In particular, I want to know what everyone in the party is doing when they travel down a hall. Is someone mapping? (Believe it or not I have Leeroy Jenkins players who don't want the party to be slowed down with mapping, and then wonder why they get lost.) Is someone checking for secret doors as they go? Is someone probing ahead with a 10' pole? Is someone on point, and is someone keeping an eye on the rear? Do you have enough characters to cover all those tasks?

I also have hall traps, but I make them automatically detectable if one character is assigned to using a 10' pole (I'm considering having some chance of failure, to balance the choice between risking traps and losing surprise because of all that tapping; I'm not really sure if this is an issue yet). Part of the reason for this is to encourage mapping (see previous paragraph), because (a) that way they know where the traps are when they try to escape (not that Leeroy Jenkins ever runs away :rolleyes:), and (b) I slow down party movement the same amount for pole use as for mapping, i.e. enough to make wandering monster checks meaningful, so if they do one they may as well do the other.
 
The original AD&D books are literary and historical gold. Playing to those rules was wild and weird.
There are some indications (e.g. cancelling of publication agreements with Penguin) that WotC has seen what most of the corporate world has realized --- digital content that "they" can pull the plug on unless your subscribe monthly is the new tenent serfdom. You never get to own anything, just rent.

I wonder how much longer the POD 1e books will be offered.

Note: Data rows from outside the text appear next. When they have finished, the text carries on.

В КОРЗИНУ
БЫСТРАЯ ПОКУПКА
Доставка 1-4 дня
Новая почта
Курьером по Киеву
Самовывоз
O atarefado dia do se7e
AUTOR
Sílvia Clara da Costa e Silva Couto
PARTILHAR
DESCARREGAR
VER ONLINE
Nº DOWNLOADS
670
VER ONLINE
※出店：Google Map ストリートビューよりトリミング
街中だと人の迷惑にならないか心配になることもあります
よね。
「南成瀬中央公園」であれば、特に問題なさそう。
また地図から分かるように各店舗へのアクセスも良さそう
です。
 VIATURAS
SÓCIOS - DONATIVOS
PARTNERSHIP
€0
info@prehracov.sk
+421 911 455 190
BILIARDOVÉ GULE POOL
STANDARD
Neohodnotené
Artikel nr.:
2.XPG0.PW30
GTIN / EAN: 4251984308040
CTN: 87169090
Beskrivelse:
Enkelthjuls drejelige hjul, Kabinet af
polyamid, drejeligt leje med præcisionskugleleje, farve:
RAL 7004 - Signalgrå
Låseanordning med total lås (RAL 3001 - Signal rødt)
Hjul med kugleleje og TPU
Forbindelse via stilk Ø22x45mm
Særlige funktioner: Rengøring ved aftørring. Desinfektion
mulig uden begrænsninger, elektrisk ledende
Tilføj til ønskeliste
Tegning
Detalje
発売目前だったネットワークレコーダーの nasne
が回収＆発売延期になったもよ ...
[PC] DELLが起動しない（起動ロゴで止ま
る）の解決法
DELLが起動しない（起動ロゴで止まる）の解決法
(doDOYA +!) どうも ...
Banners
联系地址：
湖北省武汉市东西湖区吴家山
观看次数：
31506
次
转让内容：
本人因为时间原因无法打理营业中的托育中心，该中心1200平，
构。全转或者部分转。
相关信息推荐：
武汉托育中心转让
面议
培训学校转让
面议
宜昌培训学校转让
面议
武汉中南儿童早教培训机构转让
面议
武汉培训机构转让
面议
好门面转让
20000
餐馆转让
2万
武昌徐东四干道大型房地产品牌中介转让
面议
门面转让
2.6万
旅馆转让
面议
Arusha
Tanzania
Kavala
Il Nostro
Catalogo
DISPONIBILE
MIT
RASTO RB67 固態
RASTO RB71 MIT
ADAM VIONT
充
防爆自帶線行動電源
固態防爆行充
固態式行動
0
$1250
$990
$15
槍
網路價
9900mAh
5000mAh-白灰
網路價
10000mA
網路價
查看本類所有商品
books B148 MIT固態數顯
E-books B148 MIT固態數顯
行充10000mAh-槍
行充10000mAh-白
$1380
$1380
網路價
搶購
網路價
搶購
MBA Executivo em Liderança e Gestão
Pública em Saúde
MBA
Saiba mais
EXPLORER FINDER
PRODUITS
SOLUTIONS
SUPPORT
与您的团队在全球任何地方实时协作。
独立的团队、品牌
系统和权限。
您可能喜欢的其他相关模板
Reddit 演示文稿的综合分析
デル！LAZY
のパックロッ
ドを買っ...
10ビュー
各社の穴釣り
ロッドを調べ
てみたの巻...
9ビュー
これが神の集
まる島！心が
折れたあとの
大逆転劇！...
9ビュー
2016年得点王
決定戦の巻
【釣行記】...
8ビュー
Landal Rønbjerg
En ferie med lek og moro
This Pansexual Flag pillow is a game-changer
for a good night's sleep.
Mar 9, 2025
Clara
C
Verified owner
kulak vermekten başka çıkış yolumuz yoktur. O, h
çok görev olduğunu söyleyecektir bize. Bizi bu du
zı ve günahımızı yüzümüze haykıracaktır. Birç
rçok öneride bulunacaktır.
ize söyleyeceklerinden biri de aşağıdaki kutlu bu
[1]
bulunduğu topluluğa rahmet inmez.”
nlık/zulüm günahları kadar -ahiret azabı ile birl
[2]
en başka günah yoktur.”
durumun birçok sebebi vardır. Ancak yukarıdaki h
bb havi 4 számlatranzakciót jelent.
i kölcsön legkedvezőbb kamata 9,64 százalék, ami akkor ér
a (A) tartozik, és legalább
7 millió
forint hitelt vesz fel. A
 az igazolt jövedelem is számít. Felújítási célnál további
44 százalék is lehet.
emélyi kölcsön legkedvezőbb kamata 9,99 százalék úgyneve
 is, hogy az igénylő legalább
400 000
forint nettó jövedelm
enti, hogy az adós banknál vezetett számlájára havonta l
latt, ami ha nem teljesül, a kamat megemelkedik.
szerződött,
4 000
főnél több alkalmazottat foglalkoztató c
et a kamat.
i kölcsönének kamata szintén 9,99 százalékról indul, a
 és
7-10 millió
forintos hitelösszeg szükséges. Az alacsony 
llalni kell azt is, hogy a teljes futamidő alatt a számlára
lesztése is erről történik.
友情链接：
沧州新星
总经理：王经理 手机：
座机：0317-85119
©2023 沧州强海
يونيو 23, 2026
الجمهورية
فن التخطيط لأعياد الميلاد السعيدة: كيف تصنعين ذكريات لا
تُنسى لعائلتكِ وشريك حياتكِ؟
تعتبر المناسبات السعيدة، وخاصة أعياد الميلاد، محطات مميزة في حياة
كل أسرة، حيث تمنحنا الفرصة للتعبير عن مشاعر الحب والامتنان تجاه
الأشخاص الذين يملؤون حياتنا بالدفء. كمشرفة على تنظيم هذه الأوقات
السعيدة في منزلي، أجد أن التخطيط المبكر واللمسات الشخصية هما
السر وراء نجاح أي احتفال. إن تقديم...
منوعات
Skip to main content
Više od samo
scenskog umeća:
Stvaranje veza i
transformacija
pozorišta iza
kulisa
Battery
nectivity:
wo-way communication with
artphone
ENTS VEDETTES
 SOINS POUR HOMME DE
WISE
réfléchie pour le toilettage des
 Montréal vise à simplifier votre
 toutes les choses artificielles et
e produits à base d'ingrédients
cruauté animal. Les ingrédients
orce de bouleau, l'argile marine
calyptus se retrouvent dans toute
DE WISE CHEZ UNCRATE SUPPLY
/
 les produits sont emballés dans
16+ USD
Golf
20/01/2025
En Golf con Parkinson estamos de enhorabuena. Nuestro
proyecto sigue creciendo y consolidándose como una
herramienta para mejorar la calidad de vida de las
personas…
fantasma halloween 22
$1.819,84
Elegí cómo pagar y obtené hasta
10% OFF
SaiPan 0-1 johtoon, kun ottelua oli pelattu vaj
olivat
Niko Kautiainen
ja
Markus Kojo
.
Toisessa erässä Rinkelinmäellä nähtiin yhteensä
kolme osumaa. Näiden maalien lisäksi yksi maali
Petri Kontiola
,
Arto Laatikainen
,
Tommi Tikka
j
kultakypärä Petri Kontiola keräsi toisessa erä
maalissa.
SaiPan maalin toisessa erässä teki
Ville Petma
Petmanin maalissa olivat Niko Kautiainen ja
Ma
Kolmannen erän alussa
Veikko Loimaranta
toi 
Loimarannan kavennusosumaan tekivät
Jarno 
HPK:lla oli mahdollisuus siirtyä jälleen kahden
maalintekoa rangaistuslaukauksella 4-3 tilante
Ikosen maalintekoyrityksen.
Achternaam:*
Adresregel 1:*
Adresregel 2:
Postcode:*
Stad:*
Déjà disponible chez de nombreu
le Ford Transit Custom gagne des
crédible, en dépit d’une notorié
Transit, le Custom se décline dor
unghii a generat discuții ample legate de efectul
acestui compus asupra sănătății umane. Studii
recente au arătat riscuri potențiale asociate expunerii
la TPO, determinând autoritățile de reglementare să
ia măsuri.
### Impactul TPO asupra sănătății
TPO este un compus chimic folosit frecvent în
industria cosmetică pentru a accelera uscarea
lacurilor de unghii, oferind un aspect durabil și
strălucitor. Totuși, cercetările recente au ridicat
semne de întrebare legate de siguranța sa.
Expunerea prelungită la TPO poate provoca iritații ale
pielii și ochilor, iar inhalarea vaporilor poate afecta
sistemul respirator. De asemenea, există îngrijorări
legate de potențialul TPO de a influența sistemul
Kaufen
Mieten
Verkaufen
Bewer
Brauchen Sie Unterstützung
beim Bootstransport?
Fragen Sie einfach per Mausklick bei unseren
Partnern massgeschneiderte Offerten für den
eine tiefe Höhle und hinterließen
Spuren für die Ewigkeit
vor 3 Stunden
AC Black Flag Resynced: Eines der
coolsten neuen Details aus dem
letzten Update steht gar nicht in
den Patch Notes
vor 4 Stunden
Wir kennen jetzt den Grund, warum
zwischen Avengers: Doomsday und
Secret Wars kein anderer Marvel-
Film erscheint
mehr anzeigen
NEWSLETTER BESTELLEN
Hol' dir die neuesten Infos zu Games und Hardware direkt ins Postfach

I think WotC wants to eliminate physical copies of D&D---and if they don't today, then they eventually will.
 
Worth noting that Forge of Fury has short stat blocks. Like "Orcs (2): hp 8, 6; longbow (1d8/x3), greataxe, 1dl0 gp, 4d6 sp," in the main text. There is an appendix with longer stat blocks, but that they are still abbreviated for standard monsters:


Is that just because it is a 3.0 and not a 3.5 product?

No that works for 3.5, I guess they stopped doing that though. I'm personally not a huge fan of monster rosters elsewhere in the product. I can see their utility, particularly if you're running a living dungeon where encounters are not necessarily attached to their room descriptions, but generally, if I'm trying to play the adventure right out of the book, I want the full stats with the description. The first abbreviated stats above are pretty much inline with OS esthetics though.

That second stat block though is in no way abbreviated. Crunch that into a two column format and it's going to form a large block. And, that's just for a simple humanoid with zero special abilities, defences, etc.
To be fair though, I'm looking at some of these 1.5 and 2e blocks, and they get pretty long after 5th-ish level as well. Sorry about the filthy whataboutism folks. Note, I did say 1.5 and not 1. I'm looking at S1-4 here, and things are pretty succinct.
Althoooooooough, I followed that up with a peak at Q1 and monsters with spells occupy huge chunks of page and that old paragraph style is fucking illegible for on-the-fly combat, so...
 
Thanks for the podcast!

I love Robs work on the wilderlands! If only the city state Kickstarter was not exploited

That pdf map with the interactive key is so useful!

Nice to see other bloggers give Rob reviews and signal after that podcast! Shout out to Blackmarsh. This made for a fun sandbox for white box new players!